“I am in Dyer need of going back. Thanks for everything.” – Aisha (Joberg)
“Super! I really liked the locale and crew, lot of puns which were punny :)” – Momo
“Awesome day with some great sites. Thank you.” – Sophie
“Great experience, with amazing sites!” – Jenny
The wind has picked up a little from yesterday but that did not deter us from having an awesome time out on the water. We’re heading into the festive season, so we’re starting to see quite a few South Africans join us on board, which is always special as we are able to share the not-so-well-known side of our natural heritage.
We started off our tour by heading straight towards Slashfin, as they only had one trip today. Here, a few lucky clients got to catch a glimpse of a Bronze Whaler Shark. Although the sharks were a bit elusive when we stopped, we’re really happy to say that earlier in this trip, the guys hit the jackpot and got to see a Great White Shark. We haven’t seen a White Shark in a few days now so this was great news for all on board.
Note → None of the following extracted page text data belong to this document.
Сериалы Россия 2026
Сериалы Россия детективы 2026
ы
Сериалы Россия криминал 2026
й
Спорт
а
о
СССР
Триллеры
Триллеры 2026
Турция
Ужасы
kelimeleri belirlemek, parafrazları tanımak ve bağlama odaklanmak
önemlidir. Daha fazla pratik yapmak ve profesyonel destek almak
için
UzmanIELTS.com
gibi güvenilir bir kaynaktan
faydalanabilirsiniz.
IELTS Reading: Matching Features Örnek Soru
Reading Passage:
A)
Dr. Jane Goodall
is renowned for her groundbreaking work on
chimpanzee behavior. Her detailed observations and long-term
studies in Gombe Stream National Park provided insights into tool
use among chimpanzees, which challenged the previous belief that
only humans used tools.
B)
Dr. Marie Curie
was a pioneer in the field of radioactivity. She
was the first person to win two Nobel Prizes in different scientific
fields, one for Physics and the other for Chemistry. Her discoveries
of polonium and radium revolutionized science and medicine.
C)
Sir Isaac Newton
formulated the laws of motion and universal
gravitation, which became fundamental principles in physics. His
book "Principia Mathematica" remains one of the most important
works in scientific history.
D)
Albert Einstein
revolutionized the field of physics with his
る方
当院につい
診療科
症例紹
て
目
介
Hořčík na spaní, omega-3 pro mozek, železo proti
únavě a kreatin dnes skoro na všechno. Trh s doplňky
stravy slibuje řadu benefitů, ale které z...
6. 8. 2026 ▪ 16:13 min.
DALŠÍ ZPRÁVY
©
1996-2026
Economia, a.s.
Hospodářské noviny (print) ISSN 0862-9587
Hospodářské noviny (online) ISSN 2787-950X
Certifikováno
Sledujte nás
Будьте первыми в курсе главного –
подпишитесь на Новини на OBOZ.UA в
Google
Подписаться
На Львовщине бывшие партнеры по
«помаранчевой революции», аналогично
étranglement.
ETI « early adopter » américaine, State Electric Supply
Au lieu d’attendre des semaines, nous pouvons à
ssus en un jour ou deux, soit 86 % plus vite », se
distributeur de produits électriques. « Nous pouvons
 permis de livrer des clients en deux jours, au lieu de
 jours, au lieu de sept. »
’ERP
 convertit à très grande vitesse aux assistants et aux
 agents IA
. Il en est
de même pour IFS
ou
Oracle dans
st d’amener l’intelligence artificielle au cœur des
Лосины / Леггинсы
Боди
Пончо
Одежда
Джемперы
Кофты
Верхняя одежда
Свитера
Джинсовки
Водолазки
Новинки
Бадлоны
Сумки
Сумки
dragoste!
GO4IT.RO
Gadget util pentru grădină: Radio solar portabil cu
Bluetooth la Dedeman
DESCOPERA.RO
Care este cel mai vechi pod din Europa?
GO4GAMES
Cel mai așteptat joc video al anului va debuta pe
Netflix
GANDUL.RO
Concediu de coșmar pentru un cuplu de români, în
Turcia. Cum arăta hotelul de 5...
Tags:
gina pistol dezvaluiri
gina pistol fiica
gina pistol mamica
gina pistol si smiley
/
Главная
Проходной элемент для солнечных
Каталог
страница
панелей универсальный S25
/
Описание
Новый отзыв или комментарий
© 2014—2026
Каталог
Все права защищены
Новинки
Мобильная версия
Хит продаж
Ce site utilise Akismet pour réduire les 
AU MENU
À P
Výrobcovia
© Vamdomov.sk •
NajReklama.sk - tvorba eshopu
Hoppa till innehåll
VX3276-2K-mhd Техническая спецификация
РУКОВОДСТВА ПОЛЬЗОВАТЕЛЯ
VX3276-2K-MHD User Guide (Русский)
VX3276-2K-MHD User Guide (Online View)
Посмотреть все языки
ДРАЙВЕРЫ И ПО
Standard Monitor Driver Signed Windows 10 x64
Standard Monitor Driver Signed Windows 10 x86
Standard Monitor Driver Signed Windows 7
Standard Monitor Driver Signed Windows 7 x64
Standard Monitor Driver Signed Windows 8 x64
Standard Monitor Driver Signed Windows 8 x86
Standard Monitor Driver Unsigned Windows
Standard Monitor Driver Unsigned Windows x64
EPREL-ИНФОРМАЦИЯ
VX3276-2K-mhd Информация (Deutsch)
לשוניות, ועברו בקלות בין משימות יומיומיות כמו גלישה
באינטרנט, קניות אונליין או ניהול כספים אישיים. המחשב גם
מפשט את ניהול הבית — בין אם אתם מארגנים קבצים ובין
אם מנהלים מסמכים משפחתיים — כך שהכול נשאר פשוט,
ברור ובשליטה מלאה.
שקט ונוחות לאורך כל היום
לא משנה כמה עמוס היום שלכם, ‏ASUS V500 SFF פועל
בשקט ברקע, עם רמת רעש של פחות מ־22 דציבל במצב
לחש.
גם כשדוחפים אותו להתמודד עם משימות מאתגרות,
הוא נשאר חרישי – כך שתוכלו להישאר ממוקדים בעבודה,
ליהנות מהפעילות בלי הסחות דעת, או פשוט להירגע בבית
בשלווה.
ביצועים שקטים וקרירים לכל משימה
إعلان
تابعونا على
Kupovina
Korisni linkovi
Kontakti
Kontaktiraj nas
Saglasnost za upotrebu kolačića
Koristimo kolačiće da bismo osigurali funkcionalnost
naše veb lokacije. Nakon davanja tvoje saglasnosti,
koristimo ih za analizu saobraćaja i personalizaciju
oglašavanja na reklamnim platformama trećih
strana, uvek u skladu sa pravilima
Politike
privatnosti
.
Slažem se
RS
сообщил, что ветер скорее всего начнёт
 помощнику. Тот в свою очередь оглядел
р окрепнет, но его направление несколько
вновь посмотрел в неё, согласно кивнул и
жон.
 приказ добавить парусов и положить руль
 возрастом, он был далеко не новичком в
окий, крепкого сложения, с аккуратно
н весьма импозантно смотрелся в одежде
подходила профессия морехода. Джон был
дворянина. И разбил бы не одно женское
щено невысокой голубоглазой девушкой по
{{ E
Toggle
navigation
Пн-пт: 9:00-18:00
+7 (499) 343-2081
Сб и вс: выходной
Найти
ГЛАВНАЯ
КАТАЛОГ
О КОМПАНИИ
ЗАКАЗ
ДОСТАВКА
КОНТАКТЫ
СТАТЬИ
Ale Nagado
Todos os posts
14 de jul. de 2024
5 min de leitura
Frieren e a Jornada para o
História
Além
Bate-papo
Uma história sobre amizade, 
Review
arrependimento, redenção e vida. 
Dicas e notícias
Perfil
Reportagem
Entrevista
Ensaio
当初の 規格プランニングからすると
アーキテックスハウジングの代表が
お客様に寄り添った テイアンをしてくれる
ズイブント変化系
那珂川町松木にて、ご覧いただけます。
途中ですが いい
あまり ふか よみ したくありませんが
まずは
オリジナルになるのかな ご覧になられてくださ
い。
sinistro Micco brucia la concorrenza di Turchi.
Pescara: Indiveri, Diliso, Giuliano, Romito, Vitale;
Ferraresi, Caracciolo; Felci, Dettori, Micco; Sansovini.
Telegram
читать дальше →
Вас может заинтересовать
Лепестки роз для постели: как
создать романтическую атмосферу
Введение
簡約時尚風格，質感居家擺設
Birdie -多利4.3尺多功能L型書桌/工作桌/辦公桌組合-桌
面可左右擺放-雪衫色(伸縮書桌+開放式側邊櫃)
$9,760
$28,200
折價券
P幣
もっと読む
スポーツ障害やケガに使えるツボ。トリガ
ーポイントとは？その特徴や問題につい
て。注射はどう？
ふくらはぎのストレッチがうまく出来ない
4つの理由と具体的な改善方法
After this, we decided to make our move towards Pearly Beach. We moved over The Clyde, spotting a few seals along the way, before cruising along the coast in search of some whales. At this time of year, every sighting is an absolute blessing and you’d think that by now we’d have to do a lot of travelling but, we found a pair of Southern Right Whales just as we made our way into Pearly Beach. The whales were a little shy at the beginning of the trip but, warmed up to us nicely and gave a great show towards the end. At first, we watched them pop up occasionally and do some travelling but, they soon settled and we got to watch them play around a bit. Mom started rolling onto her side whilst baby started checking up on us above the water by giving a spy hop or two.
We moved over to the Cape Fur Seals next, where we had a very special surprise for all our clients. Two new-born seals were to be released on our trip today after they had somehow made their way to the mainland! These little pups only really start swimming in around February and cannot fend for themselves, so we decided to give them a second chance by dropping them off as close to Geyser Rock as what we can. Mother seals find their pups by scent and by sound, although it must be a little tough with around 10 000 babies being born at this time of year.
Our last stop the day was just in front of Dyer Island, with us heading back home after this for some soup and bread!